IPS-Inter Press Service Deutschland GmbH
IPS-Tagesdienst vom 5. August 2013

Guatemala: Sondergerichte für Frauenmörder

von Louisa Reynolds


Bild: © Danilo Valladares/IPS

In Guatemala-Stadt steht Frauen ein eigener Busservice zur Verfügung, um sie vor sexuellen Übergriffen zu schützen
Bild: © Danilo Valladares/IPS

Guatemala-Stadt, 5. August (IPS) - Douglas Cuc Cruz arbeitete in San Miguel Petapa nahe der guatemaltekischen Hauptstadt als Clown. Doch seinen bislang letzten großen Auftritt hatte er nicht auf der Straße, sondern vor einem Sondergericht für Frauenmörder.

Eineinhalb Jahre ist es her, dass der 32-Jährige seine geschiedene Frau unter dem Vorwand besuchte, etwas für die gemeinsame Tochter vorbeizubringen. Seither ist Evelin Pacheco García tot. Die Version ihres Ex-Mannes, ihr Tod sei ein Unfall gewesen, hielt den Obduktionsergebnissen nicht stand. Die Leiche wies Würgemale und Quetschungen auf.

Auf der Grundlage forensischer Untersuchungsergebnisse und von Zeugenaussagen über eine lange Geschichte häuslicher Gewalt war Cuc Cruz wegen Mordes vor einem der neuartigen Gerichte angeklagt worden, mit denen Guatemala der geschlechtsspezifischen Gewalt gegen Frauen den Kampf angesagt hat.

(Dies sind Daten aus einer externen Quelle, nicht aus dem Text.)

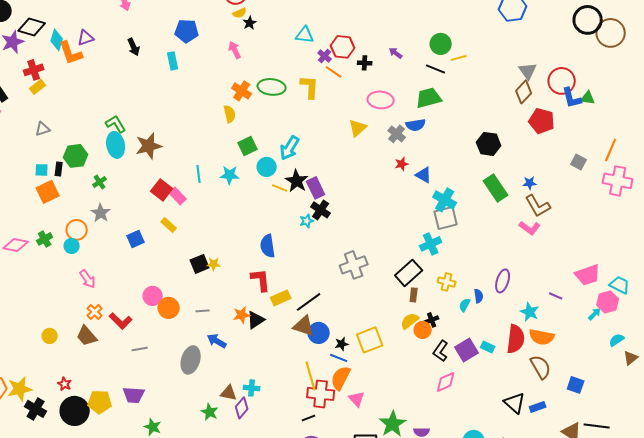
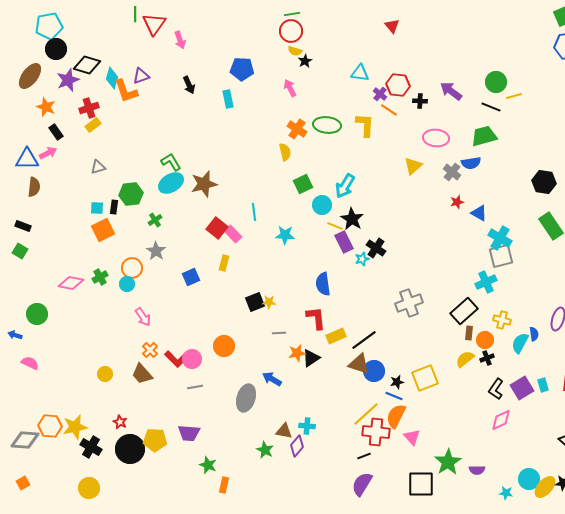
yellow semicircle: (240, 13) -> (295, 51), turned 40
purple arrow: (396, 53) -> (451, 91), size x1.6
cyan ellipse: (116, 145) -> (171, 183), turned 70
cyan star: (230, 175) -> (285, 235), moved
purple rectangle: (316, 188) -> (344, 242), moved
yellow rectangle: (169, 225) -> (224, 263), turned 63
pink circle: (153, 296) -> (192, 359), moved
cyan semicircle: (465, 305) -> (520, 343), size x1.5
gray line: (203, 311) -> (279, 333), moved
orange circle: (423, 330) -> (485, 340), moved
cyan rectangle: (488, 347) -> (543, 385), turned 48
yellow line: (311, 376) -> (366, 414), turned 64

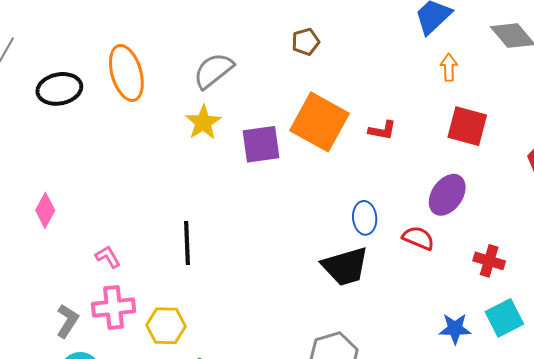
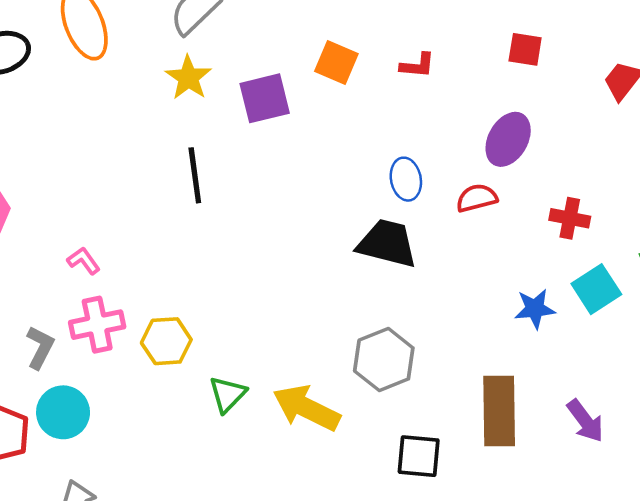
orange square: (319, 122) -> (336, 62), size x0.6
red square: (467, 126) -> (525, 49), size x0.7
red semicircle: (418, 238) -> (477, 198), turned -32
black line: (187, 243) -> (195, 175), moved
black trapezoid: (345, 266) -> (387, 243), turned -144

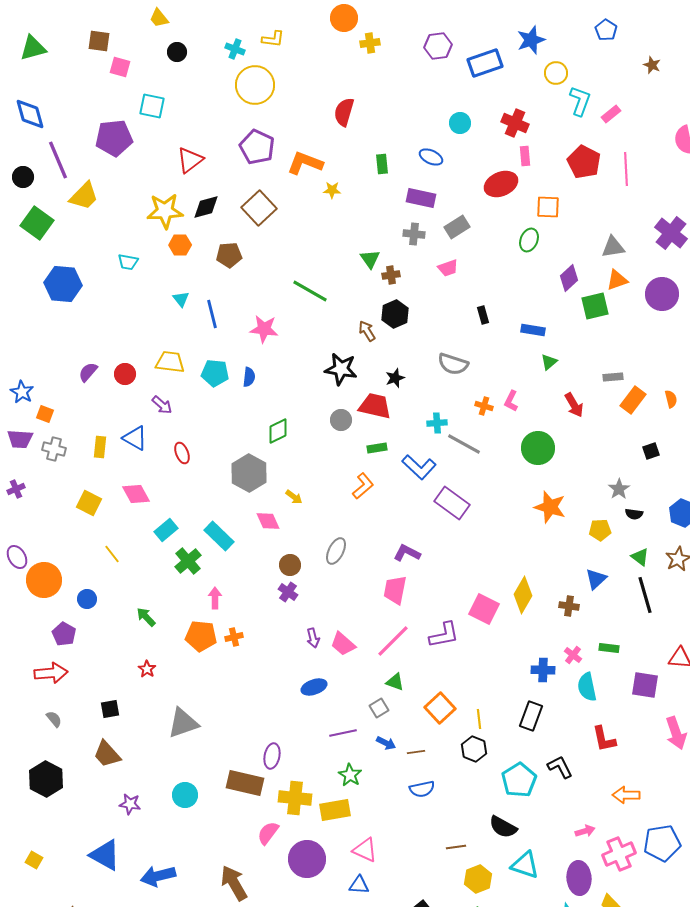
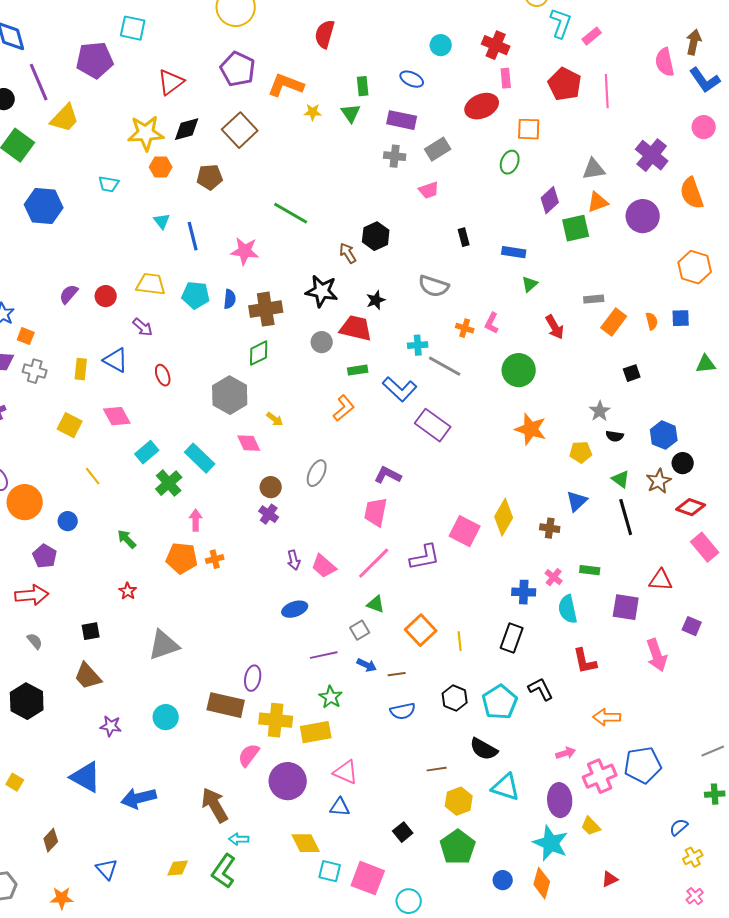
green triangle: (370, 259) -> (351, 113), moved
brown cross: (391, 275) -> (266, 309), moved, size x1.8
black hexagon: (474, 749) -> (455, 698), moved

Cuc Cruz, der tagsüber Passanten zum Lachen brachte, mutierte abends und nachts zum Tyrannen, der seine Frau regelmäßig misshandelte. Auch nach der Scheidung gingen die Übergriffe weiter. Wie die Mutter des Opfers den Richterinnen unter Tränen berichtete, konnten Anzeigen und ein drei Mal in Anspruch genommener Personenschutz das Leben der Tochter nicht retten.


Höchste Fraumordrate Zentralamerikas

Pacheco García ist eine von 708 Frauen, die nach Angaben des Nationalen Instituts für forensische Wissenschaften (INACIF) im letzten Jahr in Guatemala gewaltsam ums Leben kamen. In der ersten Hälfte des laufenden Jahres wurden bereits 403 Frauenmorde begangen, 66 mehr als im Vergleichszeitraum des Vorjahres. Das Zentralamerikanische Integrationssystem und der Rat der Frauenministerinnen Zentralamerikas listen Guatemala als das Land mit den meisten dieser Verbrechen der Region.

Mit einer Mordrate von 48 pro 100.000 Einwohner gehört Guatemala zudem zu den gewalttätigsten Ländern der Welt, wie aus dem Zentralamerikanischen Bericht über die menschliche Entwicklung von 2009 bis 2010 des UN-Entwicklungsprogramms (UNDP) hervorgeht. Der lateinamerikanische und der weltweite Durchschnittswert solcher Verbrechen liegt bei 25 beziehungsweise neun pro 100.000 Einwohner.


Justiz mit Geschlechterperspektive

Die erste Anhörung im Verfahren gegen Cuc Cruz vor dem sogenannten Strafgericht für Frauenmorddelikte und andere Formen der Gewalt gegen Frauen fand am 15. Juli im Departement Guatemala statt, in dem sich auch die Hauptstadt befindet. Das Tribunal aus drei Richterinnen ist eine von mehreren Errungenschaften, die Guatemala im Kampf um Geschlechtergerechtigkeit seit 2010 vorweisen kann. Das zentralamerikanische Land ist das erste weltweit, das Sondergerichte für Frauenmorde und andere Formen der Gewalt gegen Frauen geschaffen hat.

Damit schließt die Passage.